MY RESPONSE: Some of them don't care about their privacy. They have, as psychologist Sherry Turkle put it, an "I share, therefore I am" sort of mentality. In any case, as with the previous example, even they who so freely share must login to said pages to change things, no? And their so doing must be encrypted, no? Additionally, those who read their informationn may not want others in the coffee shop where they're using their laptop to know that they're looking at so-and-so's social networking page.
Learn about what's called "sidejacking," wherein someone sitting at another table with his/her laptop, in a coffee shop where you're also using your laptop, with both of you on the same WI-FI LAN, can be using a simple Mozilla Firefox extension called "Firesheep" to "see" on his/her screen, everything you're doing on your computer at your table on the other side of the room. Or s/he can be using his/her android phone, and a little thing called "DroidSheep" to accomplish much the same thing. And there are other similiarly-nefarious tools.
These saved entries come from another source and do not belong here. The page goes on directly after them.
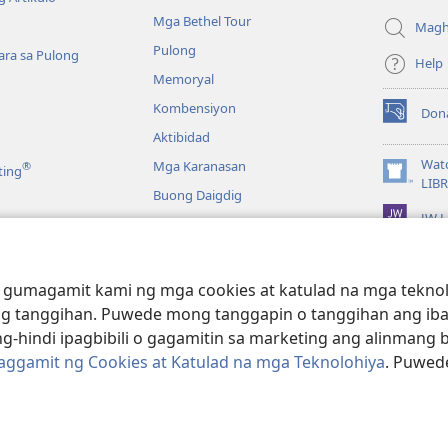
bagong
Mga Bethel Tour
window)
Magh
Pulong
ra sa Pulong
Help
Memoryal
Kombensiyon
Don
(may
Aktibidad
bubukas
na
Wat
Mga Karanasan
®
ting
bagong
(may
LIB
Buong Daigdig
window)
bubukas
JW L
na
bagong
a
window)
g Bibliya—Audio
 gumagamit kami ng mga cookies at katulad na mga teknolo
g tanggihan. Puwede mong tanggapin o tanggihan ang iba
g-hindi ipagbibili o gagamitin sa marketing ang alinmang 
Paggamit ng Cookies at Katulad na mga Teknolohiya
. Puwed
e and Tract Society of Pennsylvania.
KASUNDUAN SA PAGGAMIT
|
PRIV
Would their doing that to you be okay with you? Right about when you figure out that they are, wouldn't it be nice if the website you're using just happened to have SSL turned-on, and your access to said site were via https:// instead of mere http://?
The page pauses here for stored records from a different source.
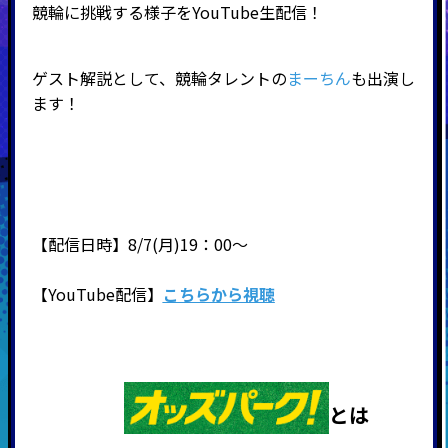
競輪に挑戦する様子をYouTube生配信！
ゲスト解説として、競輪タレントの
まーちん
も出演し
ます！
【配信日時】8/7(月)19：00～
【YouTube配信】
こちらから視聴
とは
That's why Firefox and Chrome extensions like "HTTPS Everywhere" exist: to automatically switch thousands of sites from insecure "http" to secure "https", thereby protecting you from many forms of surveillance and account hijacking/sidejacking; and in countries less free than the US, even some forms of censorship.
All websites, anymore, should be utilizing SSL for all content. Period. It should be as normative as that we must put on chothing before we leave the house.
Hope that helps!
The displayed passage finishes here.